Pendant ce temps, les choses à la surface évoluaient aussi. Le sous-directeur était de retour mais il n’était pas seul. Une femme brune, d’une apparence austère l’accompagnait. Elle portait des lunettes… En fait comme un coup normal de la guerre permanente entre direction et syndicats, ces derniers avaient prévenu l’inspection du travail du chaos installé dans la petite ville et une inspectrice venait d’arriver pour s’assurer du respect des règles et des lois. Moi, je remarquais à peine cette présence mais ceux qui m’entouraient savaient exactement de quoi il retournait.
Toujours à genoux devant l’énorme tuyau, je demandais :
« Passez-moi un grattoir. »
On me mit dans la main cette longue tige avec une pointe triangulaire en forme de feuille de sauge. Trois arêtes tranchantes bien affutées. Je me mis en devoir de faire disparaître les résidus noirâtres. Delbos était lui aussi à genoux à coté de moi. Fermement, il me souffla à l’oreille :
« Laissez ! ce n’est pas à vous de faire ça. »
Je me sentis déstabilisé, un homme âgé, qui aurait pu être mon père me mettait à ma place et cette place était celle du chef. Cette observation fut d’un grand réconfort, elle me reconnaissait un rôle que j’imaginais avoir à imposer.
Je lui tendis le grattoir et me remis debout. Ma place fut prise par Baylon.
Tous les cinq maintenant s’affairaient silencieusement sur le chantier. Baylon et Delbos sur le gros tuyau, Lextreyt et Rochetto sur la vanne et Brunet resté en haut actionnait le palan. Tous étaient silencieux, penchés, concentrés, sur leur tâche, on entendait que les claquements et crissements des outils . C’est alors qu’une grosse voix grave résonna sans que a priori on put en déterminer l’origine :
« Femme à lunettes, femme à quéquette ! »
Je sentis comme un flottement là-haut, sur le bord de la tranchée. Ce fut le signal du repli pour l’inspectrice. Accompagnée du sous-directeur elle retourna dans les bureaux de la direction pour signifier ses observations. Le chantier allait se terminer, mais elle eut de lourdes exigences sécuritaires. Une lumière fut installée pour signaler le danger, des plaques de bois et des étais vinrent soutenir les flancs de la tranchée.
On remit l’eau et ce coup ci tout se passa bien. Cette longue journée de printemps touchait à sa fin.
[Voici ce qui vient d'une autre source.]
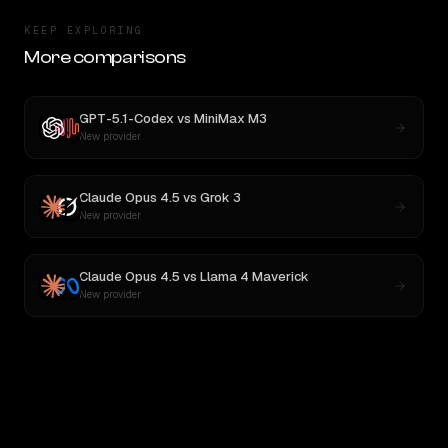
KEEP EXPLORING
More comparisons
GPT-5.1-Codex
vs
MiniMax M3
New provider
Claude Opus 4.5
vs
Grok 3
New provider
Claude Opus 4.5
vs
Llama 4 Maverick
New provider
Il fallut encore quarante-huit heures pour tout terminer, mais le reste fut sans histoire. La vie reprit son cours.
…
Cette rude entrée en matière me fut finalement très utile. J’avais marqué des points par rapport à mon équipe et aussi par rapport à mon patron. Par la suite mon embauche définitive sembla n’être qu’une formalité. Par chance, je n’eus plus jamais à faire à l’inspection du travail.